Items listed in a dataset.
┄┄┄┄┄┄┄┄┄┄┄┄┄┄┄┄┄┄┄┄

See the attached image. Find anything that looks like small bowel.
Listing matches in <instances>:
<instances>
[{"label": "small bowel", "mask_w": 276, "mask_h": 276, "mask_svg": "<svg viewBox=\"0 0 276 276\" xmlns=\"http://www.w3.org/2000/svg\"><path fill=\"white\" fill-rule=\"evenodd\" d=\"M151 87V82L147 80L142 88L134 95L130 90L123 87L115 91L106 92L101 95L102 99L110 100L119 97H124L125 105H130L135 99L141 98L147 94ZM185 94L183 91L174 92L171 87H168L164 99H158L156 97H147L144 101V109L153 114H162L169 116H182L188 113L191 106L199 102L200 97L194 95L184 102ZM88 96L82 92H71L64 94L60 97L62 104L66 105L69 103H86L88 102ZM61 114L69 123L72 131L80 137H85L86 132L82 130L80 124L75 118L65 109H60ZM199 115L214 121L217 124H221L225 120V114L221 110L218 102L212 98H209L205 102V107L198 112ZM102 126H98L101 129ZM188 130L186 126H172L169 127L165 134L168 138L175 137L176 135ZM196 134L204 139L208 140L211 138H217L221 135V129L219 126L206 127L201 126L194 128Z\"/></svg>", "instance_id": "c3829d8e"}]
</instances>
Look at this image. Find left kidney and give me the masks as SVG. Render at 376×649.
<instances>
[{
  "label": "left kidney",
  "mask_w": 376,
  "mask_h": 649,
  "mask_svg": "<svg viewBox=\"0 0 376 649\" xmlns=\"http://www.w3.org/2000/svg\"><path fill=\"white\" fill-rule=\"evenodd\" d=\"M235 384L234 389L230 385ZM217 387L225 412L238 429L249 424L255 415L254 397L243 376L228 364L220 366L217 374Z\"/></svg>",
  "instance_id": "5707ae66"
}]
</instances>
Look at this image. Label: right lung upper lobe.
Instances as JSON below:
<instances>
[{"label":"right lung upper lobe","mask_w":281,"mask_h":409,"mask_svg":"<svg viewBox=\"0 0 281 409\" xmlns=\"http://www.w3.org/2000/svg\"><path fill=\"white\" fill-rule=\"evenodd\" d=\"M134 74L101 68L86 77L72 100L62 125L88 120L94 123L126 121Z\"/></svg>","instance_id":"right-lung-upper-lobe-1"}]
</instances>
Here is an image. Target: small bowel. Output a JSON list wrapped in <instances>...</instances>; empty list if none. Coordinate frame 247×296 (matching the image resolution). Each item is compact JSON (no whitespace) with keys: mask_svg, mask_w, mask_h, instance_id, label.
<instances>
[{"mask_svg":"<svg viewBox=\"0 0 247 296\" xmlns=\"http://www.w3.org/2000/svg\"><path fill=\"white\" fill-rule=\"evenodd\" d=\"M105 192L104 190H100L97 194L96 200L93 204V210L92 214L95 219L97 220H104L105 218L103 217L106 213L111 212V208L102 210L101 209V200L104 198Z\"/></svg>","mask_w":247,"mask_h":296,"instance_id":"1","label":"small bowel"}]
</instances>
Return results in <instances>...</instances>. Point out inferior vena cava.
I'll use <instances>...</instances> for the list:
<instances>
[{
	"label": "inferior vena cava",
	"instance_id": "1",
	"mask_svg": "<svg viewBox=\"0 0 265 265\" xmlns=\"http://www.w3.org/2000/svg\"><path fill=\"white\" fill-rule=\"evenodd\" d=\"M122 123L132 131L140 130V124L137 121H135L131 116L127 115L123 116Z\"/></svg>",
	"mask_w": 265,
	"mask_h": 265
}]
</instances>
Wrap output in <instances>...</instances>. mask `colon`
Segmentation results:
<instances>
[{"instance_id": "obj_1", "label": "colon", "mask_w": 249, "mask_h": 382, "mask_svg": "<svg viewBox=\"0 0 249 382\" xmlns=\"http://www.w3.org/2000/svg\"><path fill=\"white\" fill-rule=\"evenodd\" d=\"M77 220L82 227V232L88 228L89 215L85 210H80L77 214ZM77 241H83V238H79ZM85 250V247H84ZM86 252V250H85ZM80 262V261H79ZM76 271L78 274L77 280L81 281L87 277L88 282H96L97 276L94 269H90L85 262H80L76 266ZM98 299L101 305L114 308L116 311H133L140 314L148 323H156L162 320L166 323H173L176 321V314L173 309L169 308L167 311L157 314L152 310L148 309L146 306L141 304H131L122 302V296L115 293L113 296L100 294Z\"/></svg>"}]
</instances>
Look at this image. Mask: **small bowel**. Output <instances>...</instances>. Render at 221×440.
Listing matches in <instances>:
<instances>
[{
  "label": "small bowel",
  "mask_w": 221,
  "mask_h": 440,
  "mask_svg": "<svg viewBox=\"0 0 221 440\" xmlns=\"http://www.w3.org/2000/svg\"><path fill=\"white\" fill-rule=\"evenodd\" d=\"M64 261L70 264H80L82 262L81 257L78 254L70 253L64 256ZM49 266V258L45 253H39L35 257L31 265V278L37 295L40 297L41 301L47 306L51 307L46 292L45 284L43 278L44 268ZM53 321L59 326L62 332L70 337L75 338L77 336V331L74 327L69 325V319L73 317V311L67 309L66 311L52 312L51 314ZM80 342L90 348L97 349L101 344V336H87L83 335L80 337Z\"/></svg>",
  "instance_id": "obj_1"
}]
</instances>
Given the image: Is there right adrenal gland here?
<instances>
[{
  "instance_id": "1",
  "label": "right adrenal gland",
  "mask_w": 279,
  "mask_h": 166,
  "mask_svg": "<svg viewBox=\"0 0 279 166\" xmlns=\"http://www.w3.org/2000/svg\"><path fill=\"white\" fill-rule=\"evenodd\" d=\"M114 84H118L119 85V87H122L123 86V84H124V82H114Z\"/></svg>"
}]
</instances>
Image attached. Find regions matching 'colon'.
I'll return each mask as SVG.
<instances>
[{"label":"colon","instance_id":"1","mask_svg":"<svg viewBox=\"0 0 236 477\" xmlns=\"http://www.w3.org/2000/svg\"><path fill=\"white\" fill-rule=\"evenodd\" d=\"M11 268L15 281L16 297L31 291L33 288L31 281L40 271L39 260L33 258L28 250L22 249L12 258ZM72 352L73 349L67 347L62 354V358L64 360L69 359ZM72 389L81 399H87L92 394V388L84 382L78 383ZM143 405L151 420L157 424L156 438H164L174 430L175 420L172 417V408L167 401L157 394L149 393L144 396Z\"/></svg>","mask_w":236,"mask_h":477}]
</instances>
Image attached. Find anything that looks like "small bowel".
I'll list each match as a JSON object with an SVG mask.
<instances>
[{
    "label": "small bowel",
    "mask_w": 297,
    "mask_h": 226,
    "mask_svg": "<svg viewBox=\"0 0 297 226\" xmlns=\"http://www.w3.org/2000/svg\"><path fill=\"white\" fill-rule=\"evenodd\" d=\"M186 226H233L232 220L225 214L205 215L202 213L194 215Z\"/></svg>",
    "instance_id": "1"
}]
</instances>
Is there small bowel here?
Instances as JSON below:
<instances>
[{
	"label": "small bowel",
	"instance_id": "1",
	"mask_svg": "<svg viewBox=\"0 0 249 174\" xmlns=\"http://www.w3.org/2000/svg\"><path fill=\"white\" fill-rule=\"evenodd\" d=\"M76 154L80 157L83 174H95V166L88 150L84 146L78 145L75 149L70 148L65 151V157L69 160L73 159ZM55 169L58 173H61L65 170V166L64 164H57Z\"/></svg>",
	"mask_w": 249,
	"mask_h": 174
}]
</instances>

┄┄┄┄┄┄┄┄┄┄┄┄┄┄┄┄┄┄┄┄

Activity.
Reproduce the records above exactly.

Solution to the problem.
See the attached image. Find anything that looks like small bowel.
Listing matches in <instances>:
<instances>
[{"label": "small bowel", "mask_w": 276, "mask_h": 276, "mask_svg": "<svg viewBox=\"0 0 276 276\" xmlns=\"http://www.w3.org/2000/svg\"><path fill=\"white\" fill-rule=\"evenodd\" d=\"M151 87V82L147 80L142 88L134 95L130 90L123 87L115 91L106 92L101 95L102 99L110 100L119 97H124L125 105H130L135 99L141 98L147 94ZM185 94L183 91L174 92L171 87H168L164 99H158L156 97H147L144 101V109L153 114H162L169 116H182L188 113L191 106L199 102L200 97L194 95L184 102ZM88 96L82 92H71L64 94L60 97L62 104L66 105L69 103H86L88 102ZM61 114L69 123L72 131L80 137H85L86 132L82 130L80 124L75 118L65 109H60ZM199 115L214 121L217 124H221L225 120V114L221 110L218 102L212 98H209L205 102V107L198 112ZM102 126H98L101 129ZM188 130L186 126H172L169 127L165 134L168 138L175 137L176 135ZM196 134L204 139L208 140L211 138H217L221 135V129L219 126L206 127L201 126L194 128Z\"/></svg>", "instance_id": "c3829d8e"}]
</instances>
Look at this image. Find left kidney and give me the masks as SVG. Render at 376×649.
<instances>
[{
  "label": "left kidney",
  "mask_w": 376,
  "mask_h": 649,
  "mask_svg": "<svg viewBox=\"0 0 376 649\" xmlns=\"http://www.w3.org/2000/svg\"><path fill=\"white\" fill-rule=\"evenodd\" d=\"M235 384L234 389L230 385ZM217 387L225 412L238 429L249 424L255 415L254 397L243 376L228 364L220 366L217 374Z\"/></svg>",
  "instance_id": "5707ae66"
}]
</instances>
Look at this image. Label: right lung upper lobe.
Instances as JSON below:
<instances>
[{"label":"right lung upper lobe","mask_w":281,"mask_h":409,"mask_svg":"<svg viewBox=\"0 0 281 409\" xmlns=\"http://www.w3.org/2000/svg\"><path fill=\"white\" fill-rule=\"evenodd\" d=\"M134 74L101 68L86 77L72 100L62 125L88 120L94 123L126 121Z\"/></svg>","instance_id":"right-lung-upper-lobe-1"}]
</instances>
Here is an image. Target: small bowel. Output a JSON list wrapped in <instances>...</instances>; empty list if none. Coordinate frame 247×296 (matching the image resolution). Each item is compact JSON (no whitespace) with keys: mask_svg, mask_w, mask_h, instance_id, label.
<instances>
[{"mask_svg":"<svg viewBox=\"0 0 247 296\" xmlns=\"http://www.w3.org/2000/svg\"><path fill=\"white\" fill-rule=\"evenodd\" d=\"M105 192L104 190H100L97 194L96 200L93 204V210L92 214L95 219L97 220H104L105 218L103 217L106 213L111 212V208L102 210L101 209V200L104 198Z\"/></svg>","mask_w":247,"mask_h":296,"instance_id":"1","label":"small bowel"}]
</instances>
Return results in <instances>...</instances>. Point out inferior vena cava.
I'll use <instances>...</instances> for the list:
<instances>
[{
	"label": "inferior vena cava",
	"instance_id": "1",
	"mask_svg": "<svg viewBox=\"0 0 265 265\" xmlns=\"http://www.w3.org/2000/svg\"><path fill=\"white\" fill-rule=\"evenodd\" d=\"M122 123L132 131L140 130V124L137 121H135L131 116L127 115L123 116Z\"/></svg>",
	"mask_w": 265,
	"mask_h": 265
}]
</instances>
Wrap output in <instances>...</instances>. mask `colon`
Segmentation results:
<instances>
[{"instance_id": "obj_1", "label": "colon", "mask_w": 249, "mask_h": 382, "mask_svg": "<svg viewBox=\"0 0 249 382\" xmlns=\"http://www.w3.org/2000/svg\"><path fill=\"white\" fill-rule=\"evenodd\" d=\"M77 220L82 227V232L88 228L89 215L85 210H80L77 214ZM77 241H83V238H79ZM85 250V247H84ZM86 252V250H85ZM80 262V261H79ZM76 271L78 274L77 280L81 281L87 277L88 282H96L97 276L94 269H90L85 262H80L76 266ZM98 299L101 305L114 308L116 311H133L140 314L148 323H156L162 320L166 323H173L176 321V314L173 309L169 308L167 311L157 314L152 310L148 309L146 306L141 304H131L122 302V296L115 293L113 296L100 294Z\"/></svg>"}]
</instances>
Look at this image. Mask: **small bowel**. Output <instances>...</instances>. Render at 221×440.
Listing matches in <instances>:
<instances>
[{
  "label": "small bowel",
  "mask_w": 221,
  "mask_h": 440,
  "mask_svg": "<svg viewBox=\"0 0 221 440\" xmlns=\"http://www.w3.org/2000/svg\"><path fill=\"white\" fill-rule=\"evenodd\" d=\"M64 261L70 264H80L82 262L81 257L78 254L70 253L64 256ZM49 266V258L45 253H39L35 257L31 265V278L37 295L40 297L41 301L47 306L51 307L46 292L45 284L43 278L44 268ZM53 321L59 326L62 332L70 337L75 338L77 336V331L74 327L69 325V319L73 317V311L67 309L66 311L52 312L51 314ZM80 342L90 348L97 349L101 344V336H87L83 335L80 337Z\"/></svg>",
  "instance_id": "obj_1"
}]
</instances>
Given the image: Is there right adrenal gland here?
<instances>
[{
  "instance_id": "1",
  "label": "right adrenal gland",
  "mask_w": 279,
  "mask_h": 166,
  "mask_svg": "<svg viewBox=\"0 0 279 166\" xmlns=\"http://www.w3.org/2000/svg\"><path fill=\"white\" fill-rule=\"evenodd\" d=\"M114 84H118L119 85V87H122L123 86V84H124V82H114Z\"/></svg>"
}]
</instances>
Image attached. Find regions matching 'colon'.
I'll return each mask as SVG.
<instances>
[{"label":"colon","instance_id":"1","mask_svg":"<svg viewBox=\"0 0 236 477\" xmlns=\"http://www.w3.org/2000/svg\"><path fill=\"white\" fill-rule=\"evenodd\" d=\"M11 268L15 281L16 297L31 291L33 288L31 281L40 271L39 260L33 258L28 250L22 249L12 258ZM72 352L73 349L67 347L62 354V358L64 360L69 359ZM72 389L81 399H87L92 394V388L84 382L78 383ZM143 405L151 420L157 424L156 438H164L174 430L175 420L172 417V408L167 401L157 394L149 393L144 396Z\"/></svg>","mask_w":236,"mask_h":477}]
</instances>
Image attached. Find anything that looks like "small bowel".
I'll list each match as a JSON object with an SVG mask.
<instances>
[{
    "label": "small bowel",
    "mask_w": 297,
    "mask_h": 226,
    "mask_svg": "<svg viewBox=\"0 0 297 226\" xmlns=\"http://www.w3.org/2000/svg\"><path fill=\"white\" fill-rule=\"evenodd\" d=\"M186 226H233L232 220L225 214L205 215L202 213L194 215Z\"/></svg>",
    "instance_id": "1"
}]
</instances>
Is there small bowel here?
Instances as JSON below:
<instances>
[{
	"label": "small bowel",
	"instance_id": "1",
	"mask_svg": "<svg viewBox=\"0 0 249 174\" xmlns=\"http://www.w3.org/2000/svg\"><path fill=\"white\" fill-rule=\"evenodd\" d=\"M76 154L80 157L83 174H95V166L88 150L84 146L78 145L75 149L70 148L65 151V157L69 160L73 159ZM55 169L58 173H61L65 170V166L64 164H57Z\"/></svg>",
	"mask_w": 249,
	"mask_h": 174
}]
</instances>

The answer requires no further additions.